Kore.ai offers the only end-to-end cloud, on premise, and hybrid platform that provides complete bot life cycle management, visual bot building, training and enterprise integrations.
Creating a Bot in Kore.ai Platform
Once you login to the Kore.ai Bot Builder Platform, you can build your first bot within no time by following the below mentioned steps.
Now, as you are familiar with the steps, let's get started with building a chatbot.
Step 1: Define and Build
This step consists of two sub-tasks – Defining or Designing the Bot and Building or Developing the Bot.
Defining or Designing the Bot
Every bot should be built to solve a well-defined use case. The first step to creating a well-defined use case involves gathering market requirements and assessing internal needs to create a well-defined use case. Typically, you’ll want to include all relevant business sponsors, product owners, business analysts, and bot developers in this process.
Get a good idea of what the Bot needs to do. A clear description of each step and a flow chart of the various conversation flows would go a long way in easing the process of building the Bot.
Building or Developing the Bot
Once your Bot’s capabilities and ideal use case are well-defined, Bot developer can begin the process of configuring bot tasks, defining intents, and entities, and build the conversational dialog.
Bot capabilities and dialogs should flow naturally from the specs you defined in the previous step. It is always valuable to first take the time to review the list of tasks you want the bot to perform and ensure that they will deliver on the benefits you want the bot to provide and the pain points you want it to solve, before starting actual development. This will almost certainly save you time in the long run!
Step 2: Train your Bot for Natural Language Processing
After developing your tasks and conversation flow, you need to start training your bots. Doing so allows your bots to better understand user utterances, and allows the engine to better prioritize one Bot task or intent over another based on the user input.
Following tools help train your Bot so that the NLP engine recognizes and responds to user inputs efficiently and accurately.
- Train the bot using Machine Learning to improve utterance recognition.

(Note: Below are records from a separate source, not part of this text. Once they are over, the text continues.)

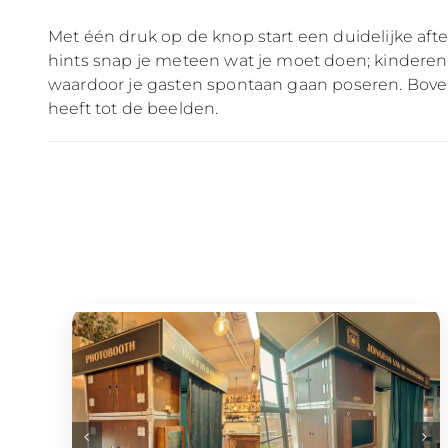
Met één druk op de knop start een duidelijke aftel
hints snap je meteen wat je moet doen; kindere
waardoor je gasten spontaan gaan poseren. Bovend
heeft tot de beelden.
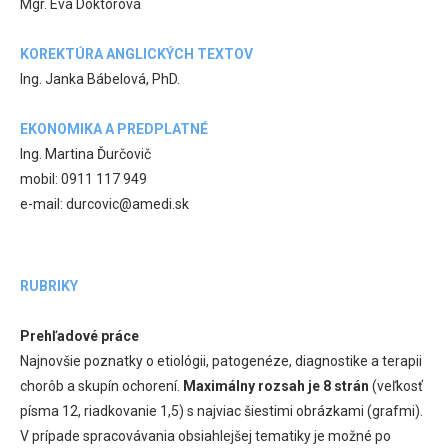
Mgr. Eva Doktorová
KOREKTÚRA ANGLICKÝCH TEXTOV
Ing. Janka Bábelová, PhD.
EKONOMIKA A PREDPLATNÉ
Ing. Martina Ďurčovič
mobil: 0911 117 949
e-mail: durcovic@amedi.sk
RUBRIKY
Prehľadové práce
Najnovšie poznatky o etiológii, patogenéze, diagnostike a terapii
chorôb a skupín ochorení.
Maximálny rozsah je 8 strán
(veľkosť
písma 12, riadkovanie 1,5) s najviac šiestimi obrázkami (grafmi).
V prípade spracovávania obsiahlejšej tematiky je možné po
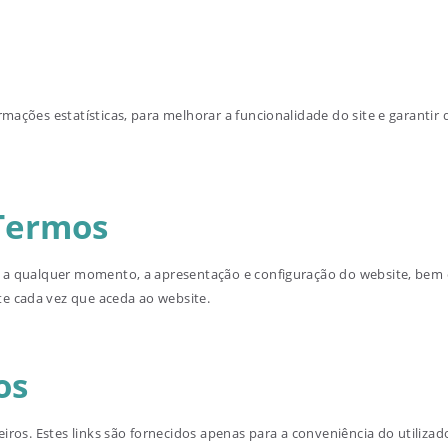
rmações estatísticas, para melhorar a funcionalidade do site e garantir
 Termos
r, a qualquer momento, a apresentação e configuração do website, bem
e cada vez que aceda ao website.
os
ceiros. Estes links são fornecidos apenas para a conveniência do utili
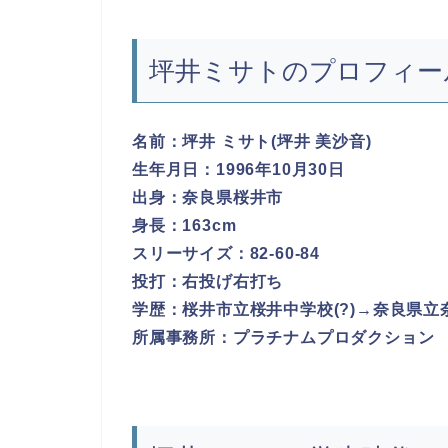
坪井ミサトのプロフィー
名前：坪井 ミサト(坪井 美沙音)
生年月日：1996年10月30日
出身：奈良県桜井市
身長：163cm
スリーサイズ：82-60-84
投打：右投げ右打ち
学歴：桜井市立桜井中学校(?)→奈良県
所属事務所：プラチナムプロダクション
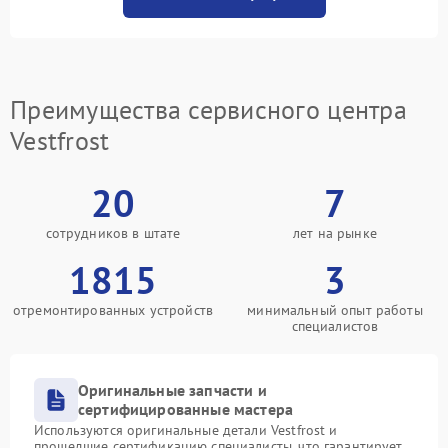
Преимущества сервисного центра
Vestfrost
20
7
сотрудников в штате
лет на рынке
1815
3
отремонтированных устройств
минимальный опыт работы
специалистов
Оригинальные запчасти и
сертифицированные мастера
Используются оригинальные детали Vestfrost и
прошедшие сертификацию специалисты, что гарантирует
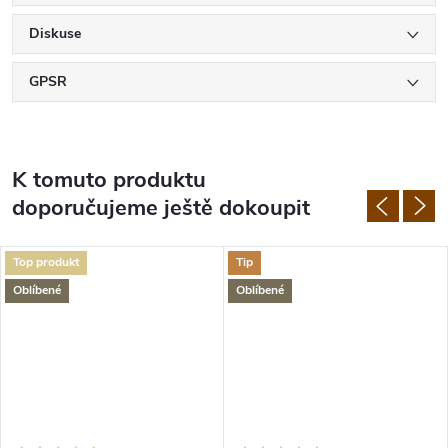
Diskuse
GPSR
K tomuto produktu
doporučujeme ještě dokoupit
Top produkt
Tip
Oblíbené
Oblíbené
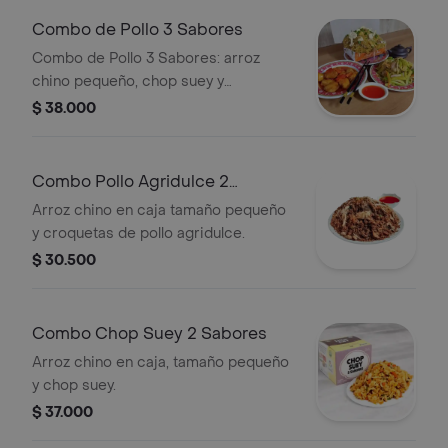
Combo de Pollo 3 Sabores
Combo de Pollo 3 Sabores: arroz
chino pequeño, chop suey y
croquetas de pollo en salsa agridulce.
$ 38.000
Combo Pollo Agridulce 2
Sabores
Arroz chino en caja tamaño pequeño
y croquetas de pollo agridulce.
$ 30.500
Combo Chop Suey 2 Sabores
Arroz chino en caja, tamaño pequeño
y chop suey.
$ 37.000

- You can fine-tune the FM Engine and the bot’s configuration by adding additional utterances, synonyms, and patterns for a task or intents.
- Enhance your Bot Intelligence by defining interruption handling, multi intent detection and more.
Step 3: Channel Enablement
This step refers to adding channels such as SMS, email, mobile apps, websites, messaging apps and more to your Bot that customers can use to access and interact with your Bot after it is published.
Step 4: Test your Bot
Once you’ve built and trained your bot, You need to carefully test and analyze your ML and NLP models and ensure you have not inadvertently trained your models using a large number of conflicting utterances while paying close attention to false positives and false negatives.Talk to Bot option, Utterance Testing and Batch Testing aid in testing and improving the performance of the Bot.
Step 5: Publish All or Selected Tasks
Once your bot has been built and sufficiently tested, it’s time to deploy it to the environment of your choice and the communication channels where it will be engaged by users.Publish your bot tasks to your account, a Kore.ai space, or your company account. When you publish tasks, it initiates a publishing request to Bots Admin who can review and approve/ disapprove their deployment. Once your bot has been approved by all relevant parties, it should now be deployed to end users through the channels previously enabled.
Step 6: Analyze your Bot performance
Once your bot has been deployed, it’s important that you continually monitor how people use it and take an active role in managing and refining it using an iterative process. Your bot’s performance should be monitored from an engagement, performance, and functional standpoint and the results analyzed, including monitoring conversations and other variables like messages
For more information on bot building from scratch, read the article.
With so many chatbot platforms and easy to build a bot, one thing is for sure: the ‘Chatbot Revolution’ has come.